■ Prompt: For this exercise, return the line containing "See the attached image. Outline" and every line after it through the end of the records below, without alteration.

Content starts

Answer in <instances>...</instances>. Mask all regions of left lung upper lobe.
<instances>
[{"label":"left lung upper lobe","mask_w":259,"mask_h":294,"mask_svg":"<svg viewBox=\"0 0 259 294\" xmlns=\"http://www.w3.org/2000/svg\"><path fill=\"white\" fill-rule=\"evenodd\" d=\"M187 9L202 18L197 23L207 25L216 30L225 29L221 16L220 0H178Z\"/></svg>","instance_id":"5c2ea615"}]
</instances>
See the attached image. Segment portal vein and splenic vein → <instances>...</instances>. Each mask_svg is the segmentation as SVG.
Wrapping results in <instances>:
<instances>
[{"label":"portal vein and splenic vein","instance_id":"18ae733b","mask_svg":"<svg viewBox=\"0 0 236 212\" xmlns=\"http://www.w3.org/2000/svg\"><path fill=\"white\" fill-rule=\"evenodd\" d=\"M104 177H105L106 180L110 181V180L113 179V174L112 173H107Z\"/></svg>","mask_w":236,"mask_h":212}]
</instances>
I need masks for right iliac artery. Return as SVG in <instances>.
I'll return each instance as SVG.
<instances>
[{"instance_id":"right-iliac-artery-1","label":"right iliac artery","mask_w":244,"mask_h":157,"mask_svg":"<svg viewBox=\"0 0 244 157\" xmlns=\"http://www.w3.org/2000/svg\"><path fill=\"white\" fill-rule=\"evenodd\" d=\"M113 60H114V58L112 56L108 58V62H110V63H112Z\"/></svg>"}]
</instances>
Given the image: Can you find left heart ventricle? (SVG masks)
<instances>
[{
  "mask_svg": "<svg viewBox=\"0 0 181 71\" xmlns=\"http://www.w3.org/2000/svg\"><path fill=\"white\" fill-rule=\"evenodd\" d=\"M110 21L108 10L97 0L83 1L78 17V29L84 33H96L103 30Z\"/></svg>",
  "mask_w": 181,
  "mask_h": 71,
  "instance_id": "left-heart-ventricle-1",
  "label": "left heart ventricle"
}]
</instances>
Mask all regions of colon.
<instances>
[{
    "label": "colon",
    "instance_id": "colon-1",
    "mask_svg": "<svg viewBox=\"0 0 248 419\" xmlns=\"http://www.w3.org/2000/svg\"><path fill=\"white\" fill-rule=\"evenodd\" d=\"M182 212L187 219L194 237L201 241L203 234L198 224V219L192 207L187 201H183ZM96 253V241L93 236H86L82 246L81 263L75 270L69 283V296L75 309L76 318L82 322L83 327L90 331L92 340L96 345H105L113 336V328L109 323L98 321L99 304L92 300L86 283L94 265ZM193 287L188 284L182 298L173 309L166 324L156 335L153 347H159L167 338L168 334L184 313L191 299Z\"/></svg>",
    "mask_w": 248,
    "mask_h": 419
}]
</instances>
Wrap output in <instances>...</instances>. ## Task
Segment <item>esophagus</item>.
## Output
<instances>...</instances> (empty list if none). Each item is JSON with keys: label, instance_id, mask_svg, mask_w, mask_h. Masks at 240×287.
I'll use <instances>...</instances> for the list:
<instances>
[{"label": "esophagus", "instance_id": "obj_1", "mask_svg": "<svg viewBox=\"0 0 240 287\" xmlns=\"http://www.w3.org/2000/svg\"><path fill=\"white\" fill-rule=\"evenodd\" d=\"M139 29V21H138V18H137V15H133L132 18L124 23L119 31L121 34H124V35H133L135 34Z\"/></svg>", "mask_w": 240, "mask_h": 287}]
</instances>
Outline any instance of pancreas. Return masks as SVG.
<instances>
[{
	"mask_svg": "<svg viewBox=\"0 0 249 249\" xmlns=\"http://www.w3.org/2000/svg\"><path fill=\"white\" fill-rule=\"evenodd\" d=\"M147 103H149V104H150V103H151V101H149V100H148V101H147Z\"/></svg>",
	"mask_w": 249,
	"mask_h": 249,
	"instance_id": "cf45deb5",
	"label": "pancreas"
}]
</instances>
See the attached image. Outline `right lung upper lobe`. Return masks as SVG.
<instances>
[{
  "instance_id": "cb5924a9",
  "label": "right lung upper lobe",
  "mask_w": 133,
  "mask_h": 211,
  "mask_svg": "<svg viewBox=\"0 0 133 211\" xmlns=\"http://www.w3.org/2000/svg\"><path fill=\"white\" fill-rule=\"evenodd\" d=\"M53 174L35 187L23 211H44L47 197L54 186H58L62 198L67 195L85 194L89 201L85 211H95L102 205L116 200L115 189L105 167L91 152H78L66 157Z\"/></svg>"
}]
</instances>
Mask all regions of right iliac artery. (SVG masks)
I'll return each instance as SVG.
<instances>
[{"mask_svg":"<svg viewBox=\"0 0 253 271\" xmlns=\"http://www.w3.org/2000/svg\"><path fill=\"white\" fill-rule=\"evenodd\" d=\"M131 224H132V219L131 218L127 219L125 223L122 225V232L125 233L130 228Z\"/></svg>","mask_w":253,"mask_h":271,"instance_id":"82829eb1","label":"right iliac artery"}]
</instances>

Content ends

■ Exercise response:
See the attached image. Outline `right lung upper lobe`. Return masks as SVG.
<instances>
[{
  "instance_id": "cb5924a9",
  "label": "right lung upper lobe",
  "mask_w": 133,
  "mask_h": 211,
  "mask_svg": "<svg viewBox=\"0 0 133 211\" xmlns=\"http://www.w3.org/2000/svg\"><path fill=\"white\" fill-rule=\"evenodd\" d=\"M53 174L35 187L23 211H44L47 197L54 186H58L62 198L67 195L85 194L89 201L85 211H95L102 205L116 200L115 189L105 167L91 152H78L66 157Z\"/></svg>"
}]
</instances>
Mask all regions of right iliac artery. (SVG masks)
I'll return each instance as SVG.
<instances>
[{"mask_svg":"<svg viewBox=\"0 0 253 271\" xmlns=\"http://www.w3.org/2000/svg\"><path fill=\"white\" fill-rule=\"evenodd\" d=\"M131 224H132V219L131 218L127 219L125 223L122 225V232L125 233L130 228Z\"/></svg>","mask_w":253,"mask_h":271,"instance_id":"82829eb1","label":"right iliac artery"}]
</instances>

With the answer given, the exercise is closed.